This film is a poem for cinema, and it is an eternal reference to my mother, “near the beginning of” the ancestors’ visions of the future. “It barely needs to say that. The personal monologue is sewn that The entire film is filled with dedication to his mother and his homeland alike, as the director born in Lesoto is advocating from the past when it was Absent in Europe for his child He is Cinema, in its most motivated and rich form, calls on viewers to make the communications they will do between sight and sound.
The sound, in this case, is monologue, although it was launched by Diego Nogura, the result and the audio design. To both lyrical and dense, the MOSESE words give the public all kinds of narrative and objective signals, however it sometimes carries an abstract relationship, if any, to the unusual structures, which are activated on the screen. Sometimes, this text is very literary and writes it so that the Mosese trips itself is Karawi.
Since it corresponds to the repercussions of the CV with the manufacture of the third person-not to mention the forms of documentary films, imagination and art-to study the feelings of both Mosese in alienation as an African resident in Berlin and the state of the most general continent, in general, continues. The film’s stretching has become a few words, a real meditation.
This verbal excessive work contributes less friendly than its predecessor, which is driven by the narration for the year 2020, “This is not burial, it is a resurrection.” However, in the wake of the prominent first presentation in the Berlinale special section for this year, festivals and the most experimental distributors must excite the sensory and political effectiveness of the new film. In fact, there may be a pointed dimension of the rhetorical abundance of the film-an explicit drop of a long black sound.
Literally studded threads through the procedures are the frequent picture of a large length of scarlet tissue, their flour and texture rippled under the southern African sunlight, which extends through the rugged Lesoto scene such as the synthesis of Christo – in some scenes that are lined in the streets of a small market town. It appears that it represents both the bloodshed that color the country’s history (as a non -coastal land formed by British imperialism, the African racist separation in the surrounding South Africa) and the violence that continues its borders today.

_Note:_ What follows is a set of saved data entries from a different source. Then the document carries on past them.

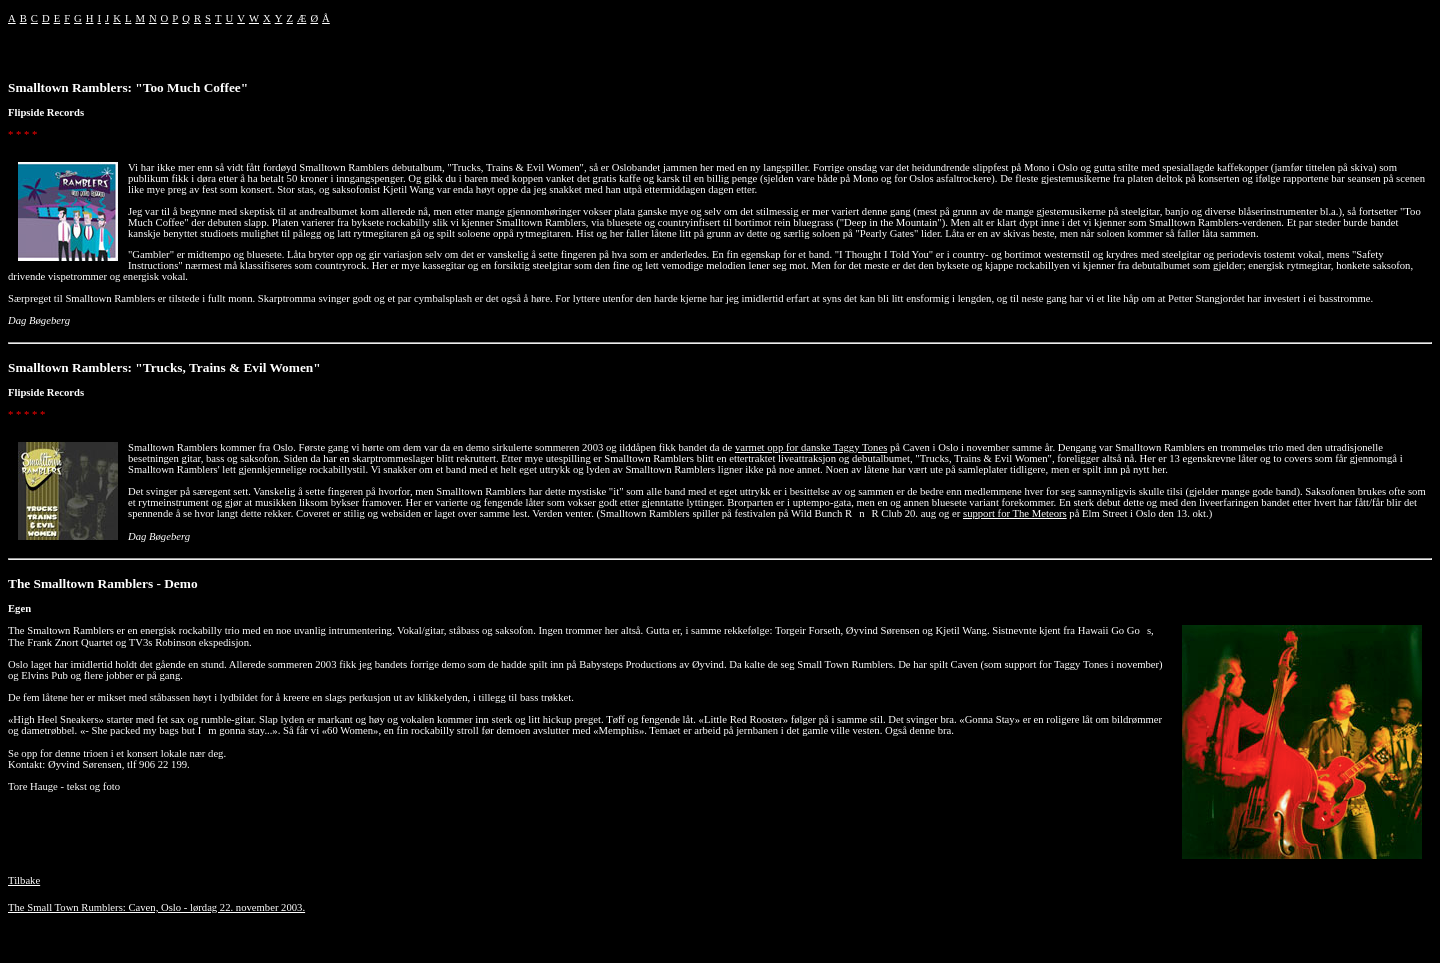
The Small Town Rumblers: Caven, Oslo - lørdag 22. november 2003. (156, 907)
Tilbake (24, 880)
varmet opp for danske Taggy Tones (811, 447)
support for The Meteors (1015, 513)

At one time, the fabric directly leads to Manthabiseng (Siphiwe Nzima), a silent character inspired by a realistic woman who was killed by a crowd of her colleagues in Basto in 1991, after she failed to notice her child in a local store. Elsewhere, this worn ribbon stems from the BMW 325is shell, which is the same car model associated in the area with gang horror – elsewhere the lamp and spinning appear on the soil roads, such as Harming from Douom in Domi amid rural calm.
Manthabising is one of two human personnel indirectly by his attachments and anxiety in relation to his homeland. The other is Sobbo (Sobo Bernard, as an interpretation of himself), which is a doll on the sidewalk and herbs that the director met on his return to Lesoto, whose presentations and qualities seek to educate and recover his male colleagues. This is the investment gesture in the country and its people that may stimulate a degree of guilt in Mosese, who feels the displaced abroad, but is no longer at home where he was born. There is a lot of talking about a temporary family home, which was gradually built in corrugated iron on the edge of the city, but we never visit it. Perhaps he no longer stands, or perhaps the director hates to face his past.
In this film, the bauxicic is never exempted from the visceral ends of pain and difficulties, as in the frequent scenes of an elderly man and a small child who plows the earth strongly until their bodies are supplied in the soil. MOSESE and CO-DP Phillip Leteka calls the scene with the same balance between the intensity and saturation that is characterized by “this is not burial”-with this scarlet line often cut through the tires dominated by the AZURE and GRING Green of Agricultural Land. Lesuto, the director, is still the most dangerous country in Africa; The fabric intersects the victims and the perpetrators, and the population is connected to one sprawling wound.